Work instructions → Return the full listing unchanged, apart from leaving out its images.

Data →

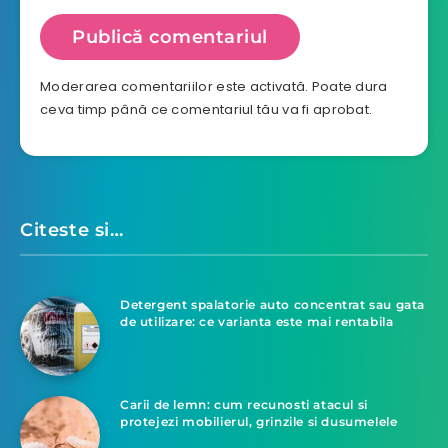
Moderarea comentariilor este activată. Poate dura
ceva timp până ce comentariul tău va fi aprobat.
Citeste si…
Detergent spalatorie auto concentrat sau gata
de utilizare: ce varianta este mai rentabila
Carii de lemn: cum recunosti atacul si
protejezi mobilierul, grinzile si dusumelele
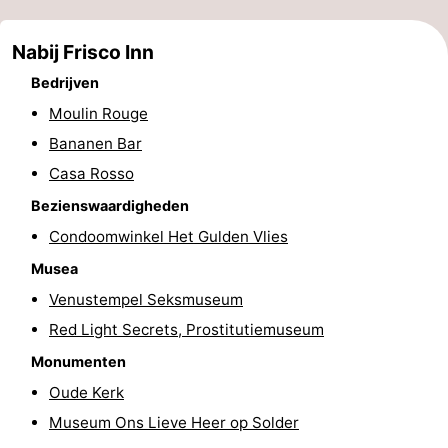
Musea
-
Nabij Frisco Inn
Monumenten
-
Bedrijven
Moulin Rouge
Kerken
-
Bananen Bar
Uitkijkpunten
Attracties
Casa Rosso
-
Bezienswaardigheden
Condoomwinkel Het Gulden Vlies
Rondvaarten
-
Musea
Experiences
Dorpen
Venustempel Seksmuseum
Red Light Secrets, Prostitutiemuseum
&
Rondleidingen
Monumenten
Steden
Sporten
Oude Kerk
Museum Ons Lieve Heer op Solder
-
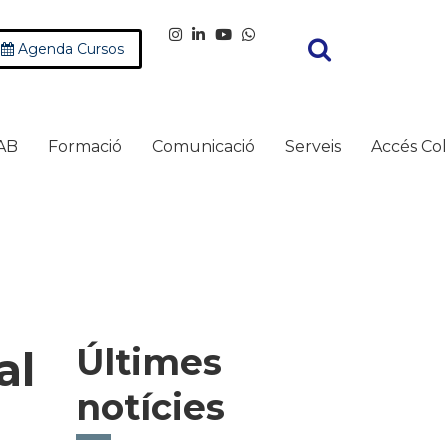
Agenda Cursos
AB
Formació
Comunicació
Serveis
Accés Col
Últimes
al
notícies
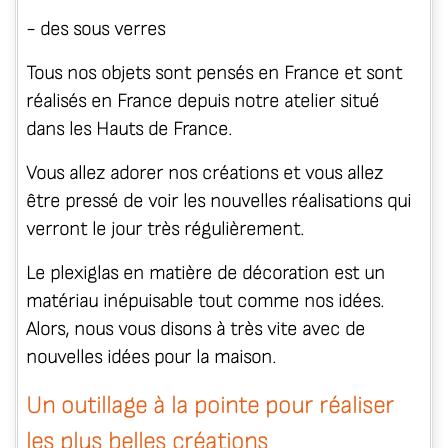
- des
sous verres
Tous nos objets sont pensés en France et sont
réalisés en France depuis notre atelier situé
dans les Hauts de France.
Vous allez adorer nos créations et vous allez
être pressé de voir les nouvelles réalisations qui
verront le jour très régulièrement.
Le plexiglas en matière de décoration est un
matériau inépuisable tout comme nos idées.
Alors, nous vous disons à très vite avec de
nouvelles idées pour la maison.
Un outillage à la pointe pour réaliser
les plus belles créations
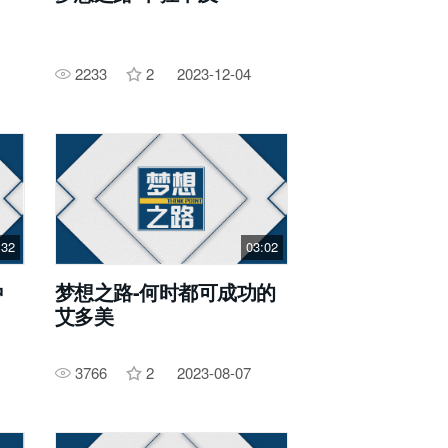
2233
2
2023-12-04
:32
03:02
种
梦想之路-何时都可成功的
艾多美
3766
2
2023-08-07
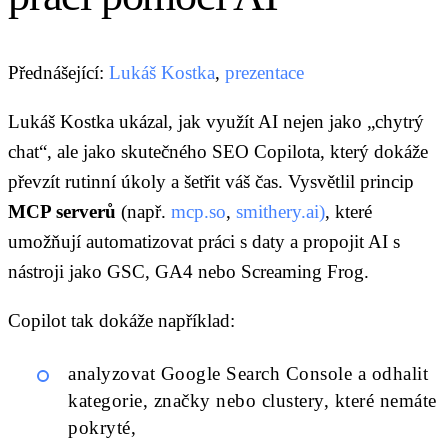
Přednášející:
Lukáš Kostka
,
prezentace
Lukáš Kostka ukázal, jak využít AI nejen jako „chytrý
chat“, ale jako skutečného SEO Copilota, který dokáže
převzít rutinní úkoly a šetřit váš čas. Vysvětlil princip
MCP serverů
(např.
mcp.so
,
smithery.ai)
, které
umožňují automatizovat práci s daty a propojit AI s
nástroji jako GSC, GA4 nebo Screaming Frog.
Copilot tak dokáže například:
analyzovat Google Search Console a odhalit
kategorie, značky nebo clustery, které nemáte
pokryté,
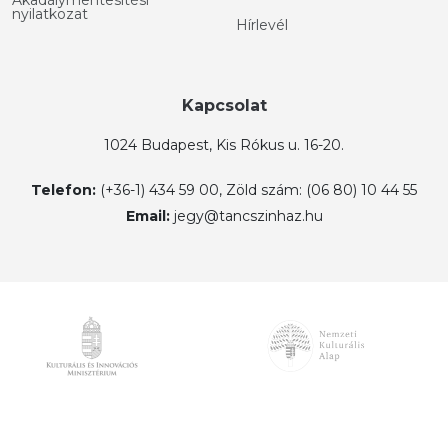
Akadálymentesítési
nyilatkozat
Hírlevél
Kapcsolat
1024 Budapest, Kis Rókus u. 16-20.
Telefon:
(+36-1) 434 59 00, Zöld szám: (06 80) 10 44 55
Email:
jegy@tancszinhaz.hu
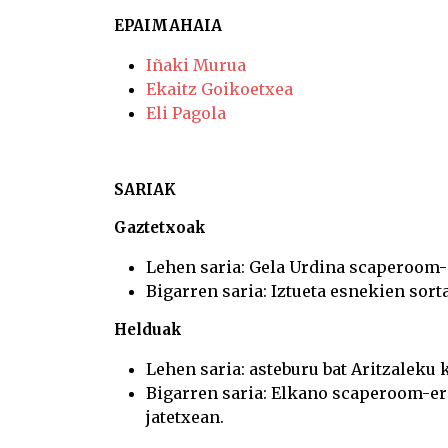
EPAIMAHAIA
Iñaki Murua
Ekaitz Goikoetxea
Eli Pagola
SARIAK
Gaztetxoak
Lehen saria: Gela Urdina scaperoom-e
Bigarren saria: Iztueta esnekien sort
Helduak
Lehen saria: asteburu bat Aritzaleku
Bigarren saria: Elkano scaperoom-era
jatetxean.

Exercise response →
Moderarea comentariilor este activată. Poate dura
ceva timp până ce comentariul tău va fi aprobat.
Citeste si…
Detergent spalatorie auto concentrat sau gata
de utilizare: ce varianta este mai rentabila
Carii de lemn: cum recunosti atacul si
protejezi mobilierul, grinzile si dusumelele
Musea
-
Nabij Frisco Inn
Monumenten
-
Bedrijven
Moulin Rouge
Kerken
-
Bananen Bar
Uitkijkpunten
Attracties
Casa Rosso
-
Bezienswaardigheden
Condoomwinkel Het Gulden Vlies
Rondvaarten
-
Musea
Experiences
Dorpen
Venustempel Seksmuseum
Red Light Secrets, Prostitutiemuseum
&
Rondleidingen
Monumenten
Steden
Sporten
Oude Kerk
Museum Ons Lieve Heer op Solder
-
Agenda Cursos
AB
Formació
Comunicació
Serveis
Accés Col
Últimes
al
notícies
- des
sous verres
Tous nos objets sont pensés en France et sont
réalisés en France depuis notre atelier situé
dans les Hauts de France.
Vous allez adorer nos créations et vous allez
être pressé de voir les nouvelles réalisations qui
verront le jour très régulièrement.
Le plexiglas en matière de décoration est un
matériau inépuisable tout comme nos idées.
Alors, nous vous disons à très vite avec de
nouvelles idées pour la maison.
Un outillage à la pointe pour réaliser
les plus belles créations
2233
2
2023-12-04
:32
03:02
种
梦想之路-何时都可成功的
艾多美
3766
2
2023-08-07
Přednášející:
Lukáš Kostka
,
prezentace
Lukáš Kostka ukázal, jak využít AI nejen jako „chytrý
chat“, ale jako skutečného SEO Copilota, který dokáže
převzít rutinní úkoly a šetřit váš čas. Vysvětlil princip
MCP serverů
(např.
mcp.so
,
smithery.ai)
, které
umožňují automatizovat práci s daty a propojit AI s
nástroji jako GSC, GA4 nebo Screaming Frog.
Copilot tak dokáže například:
analyzovat Google Search Console a odhalit
kategorie, značky nebo clustery, které nemáte
pokryté,
Akadálymentesítési
nyilatkozat
Hírlevél
Kapcsolat
1024 Budapest, Kis Rókus u. 16-20.
Telefon:
(+36-1) 434 59 00, Zöld szám: (06 80) 10 44 55
Email:
jegy@tancszinhaz.hu
EPAIMAHAIA
Iñaki Murua
Ekaitz Goikoetxea
Eli Pagola
SARIAK
Gaztetxoak
Lehen saria: Gela Urdina scaperoom-e
Bigarren saria: Iztueta esnekien sort
Helduak
Lehen saria: asteburu bat Aritzaleku
Bigarren saria: Elkano scaperoom-era
jatetxean.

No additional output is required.